Data excerpts
= Beginning of Section =
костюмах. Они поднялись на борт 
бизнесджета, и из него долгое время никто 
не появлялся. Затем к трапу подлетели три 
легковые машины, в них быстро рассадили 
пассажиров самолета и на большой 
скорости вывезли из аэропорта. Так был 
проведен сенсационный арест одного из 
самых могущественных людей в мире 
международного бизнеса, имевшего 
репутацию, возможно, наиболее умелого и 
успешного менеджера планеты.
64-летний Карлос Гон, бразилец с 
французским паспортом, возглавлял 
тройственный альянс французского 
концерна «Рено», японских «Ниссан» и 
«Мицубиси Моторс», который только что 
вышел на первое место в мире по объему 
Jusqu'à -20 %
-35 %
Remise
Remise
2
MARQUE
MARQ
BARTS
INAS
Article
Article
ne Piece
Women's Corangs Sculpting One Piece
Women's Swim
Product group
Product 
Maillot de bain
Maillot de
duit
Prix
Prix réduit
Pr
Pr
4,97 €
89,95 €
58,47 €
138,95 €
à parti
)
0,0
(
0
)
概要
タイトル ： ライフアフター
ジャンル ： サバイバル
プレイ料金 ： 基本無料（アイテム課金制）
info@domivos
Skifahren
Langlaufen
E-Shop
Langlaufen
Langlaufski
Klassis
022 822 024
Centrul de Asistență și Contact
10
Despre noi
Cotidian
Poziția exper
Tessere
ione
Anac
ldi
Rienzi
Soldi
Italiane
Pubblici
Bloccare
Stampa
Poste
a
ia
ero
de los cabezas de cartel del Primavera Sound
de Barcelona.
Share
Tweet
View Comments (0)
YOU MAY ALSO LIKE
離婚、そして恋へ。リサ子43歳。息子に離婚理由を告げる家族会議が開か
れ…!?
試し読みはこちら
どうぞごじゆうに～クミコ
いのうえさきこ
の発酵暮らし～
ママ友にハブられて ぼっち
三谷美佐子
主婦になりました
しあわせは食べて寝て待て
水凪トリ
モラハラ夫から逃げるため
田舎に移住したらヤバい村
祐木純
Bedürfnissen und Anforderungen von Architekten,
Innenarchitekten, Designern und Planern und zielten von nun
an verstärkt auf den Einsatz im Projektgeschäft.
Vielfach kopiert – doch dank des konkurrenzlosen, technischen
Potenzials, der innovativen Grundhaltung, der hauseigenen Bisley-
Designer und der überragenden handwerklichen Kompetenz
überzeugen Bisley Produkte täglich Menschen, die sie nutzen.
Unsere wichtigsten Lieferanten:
= End of Section =
Work instruction> Nothing but the lines from the one with "an verstärkt auf" through the last line of the data should appear; print them exactly.

Solution for this problem>
an verstärkt auf den Einsatz im Projektgeschäft.
Vielfach kopiert – doch dank des konkurrenzlosen, technischen
Potenzials, der innovativen Grundhaltung, der hauseigenen Bisley-
Designer und der überragenden handwerklichen Kompetenz
überzeugen Bisley Produkte täglich Menschen, die sie nutzen.
Unsere wichtigsten Lieferanten:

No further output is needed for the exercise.